In my web application there is a process that queries data from all over the web, filters it, and saves it to the database. As you can imagine this process takes some time. My current solution is to increase the page timeout and give an AJAX progress bar to the user while it loads. This is a problem for two reasons - 1) it still takes to long and the user must wait 2) it sometimes still times out.
I've dabbled in threading the process and have read I should async post it to a web service ("Fire and forget").
Some references I've read:
- MSDN
- Fire and Forget
So my question is - what is the best method?
UPDATE: After the user inputs their data I would like to redirect them to the results page that incrementally updates as the process is running in the background.

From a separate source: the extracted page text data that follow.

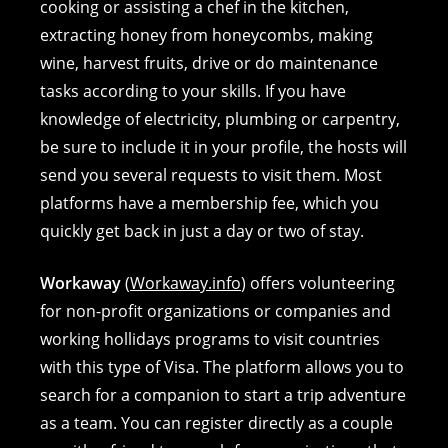
cooking or assisting a chef in the kitchen,
extracting honey from honeycombs, making
wine, harvest fruits, drive or do maintenance
tasks according to your skills. If you have
knowledge of electricity, plumbing or carpentry,
be sure to include it in your profile, the hosts will
send you several requests to visit them. Most
platforms have a membership fee, which you
quickly get back in just a day or two of stay.
Workaway
(
Workaway.info
) offers volunteering
for non-profit organizations or companies and
working hollidays programs to visit countries
with this type of Visa. The platform allows you to
search for a companion to start a trip adventure
as a team. You can register directly as a couple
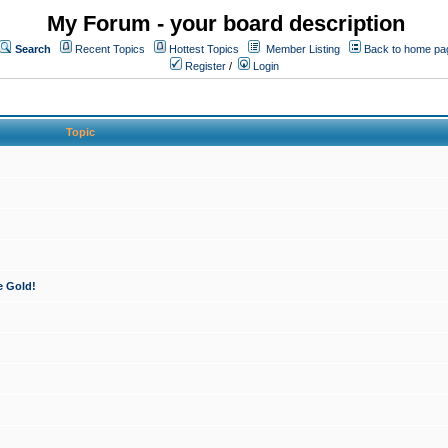
My Forum - your board description
Search
Recent Topics
Hottest Topics
Member Listing
Back to home pa
Register
/
Login
Topic
e Gold!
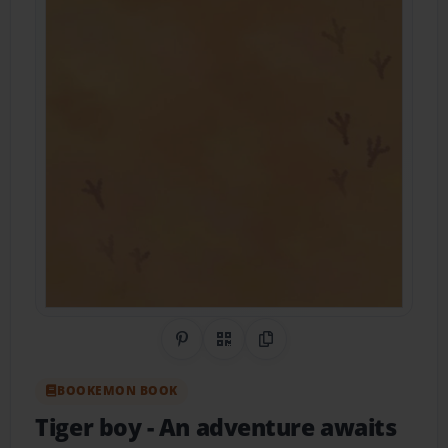
Share on Pinterest
QR Code
Copy Link
BOOKEMON BOOK
Tiger boy
- An adventure awaits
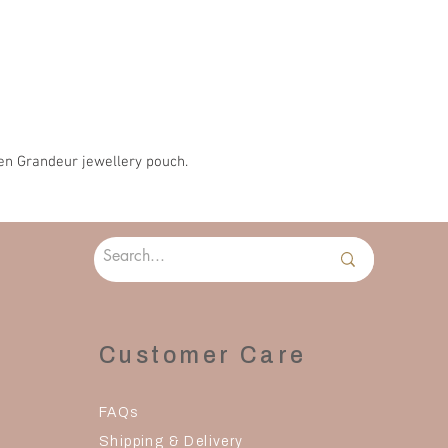
Please allow 2-3 days 
en Grandeur jewellery pouch.
Customer Care
FAQs
Shipping & Delivery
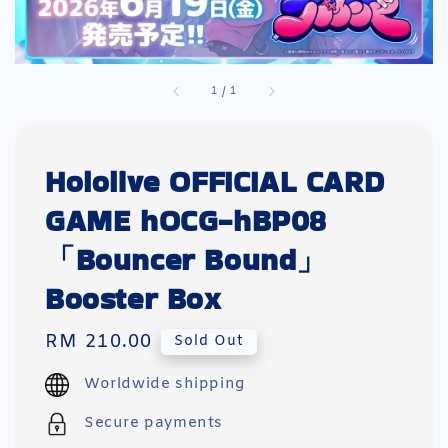
1
/
1
Hololive OFFICIAL CARD
GAME hOCG-hBP08
「Bouncer Bound」
Booster Box
Regular
RM 210.00
Sold Out
price
Worldwide shipping
Secure payments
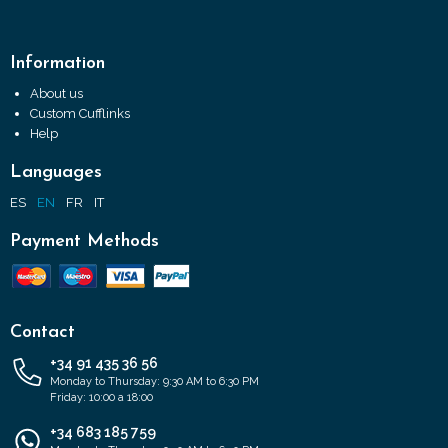
Information
About us
Custom Cufflinks
Help
Languages
ES
EN
FR
IT
Payment Methods
Contact
+34 91 435 36 56
Monday to Thursday: 9:30 AM to 6:30 PM
Friday: 10:00 a 18:00
+34 683 185 759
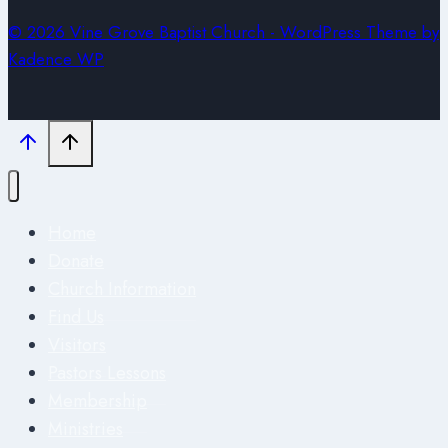
© 2026 Vine Grove Baptist Church - WordPress Theme by
Kadence WP
Home
Donate
Church Information
Find Us
Visitors
Pastors Lessons
Membership
Ministries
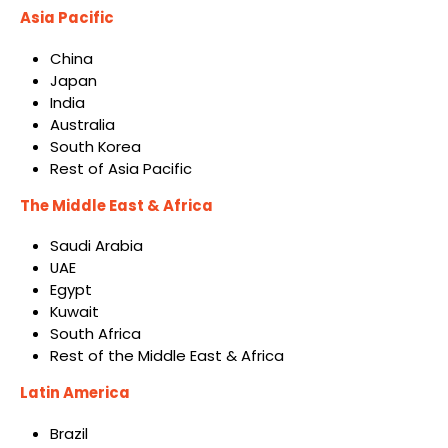
Asia Pacific
China
Japan
India
Australia
South Korea
Rest of Asia Pacific
The Middle East & Africa
Saudi Arabia
UAE
Egypt
Kuwait
South Africa
Rest of the Middle East & Africa
Latin America
Brazil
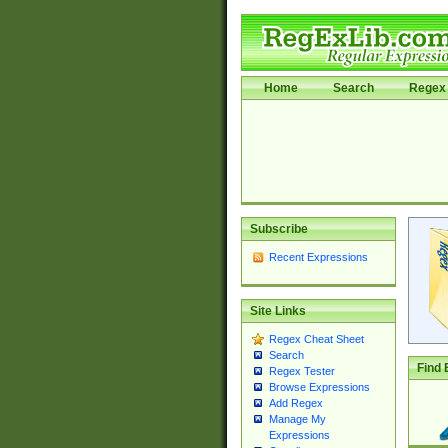
Home
Search
Regex 
Subscribe
Recent Expressions
Site Links
Regex Cheat Sheet
Search
Find 
Regex Tester
Browse Expressions
Add Regex
Manage My
Expressions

To avoid excessive architecture astronomy, I often use a hidden iframe to call the long running process and stream back progress information. Coupled with something like jsProgressBarHandler, you can pretty easily create great out-of-band progress indication for longer tasks where a generic progress animation doesn't cut it.
In your specific situation, you may want to use one LongRunningProcess.aspx call per task, to avoid those page timeouts.
For example, call LongRunningProcess.aspx?taskID=1 to kick it off and then at the end of that task, emit a
document.location = "LongRunningProcess.aspx?taskID=2".
Ad nauseum.
We had a similar issue and solved it by starting the work via an asychronous web service call (which meant that the user did not have to wait for the work to finish). The web service then started a SQL Job which performed the work and periodically updated a table with the status of the work. We provided a UI which allowed the user to query the table.
I ran into this exact problem at my last job. The best way I found was to fire off an asychronous process, and notify the user when it's done (email or something else). Making them wait that long is going to be problematic because of timeouts and wasted productivity for them. Having them wait for a progress bar can give them false sense of security that they can cancel the process when they close the browser which may not be the case depending on how you set up the system.
How are you querying the remote data?
How often does it change?
Are the results something that could be cached for a period of time?
How long a period of time are we actually talking about here?
The 'best method' is likely to depend in some way on the answers to these questions...
You can create another thread and store a reference to the thread in the session or application state, depending on wether the thread can run only once per website, or once per user session.
You can then redirect the user to a page where he can monitor the threads progress. You can set the page to refresh automatically, or display a refresh button to the user.
Upon completion of the thread, you can send an email to the user.
My solution to this, has been an out of band service that does these and caches them in db.
When the person asks for something the first time, they get a bit of a wait, and then it shows up but if they refresh, its immediate, and then, because its int he db, its now part of the hourly update for the next 24 hours from the last request.
Add the job, with its relevant parameters, to a job queue table. Then, write a windows service that will pick up these jobs and process them, save the results to an appropriate location, and email the requester with a link to the results. It is also a nice touch to give some sort of a UI so the user can check the status of their job(s).
This way is much better than launching a seperate thread or increasing the timeout, especially if your application is larger and needs to scale, as you can simply add multiple servers to process jobs if necessary.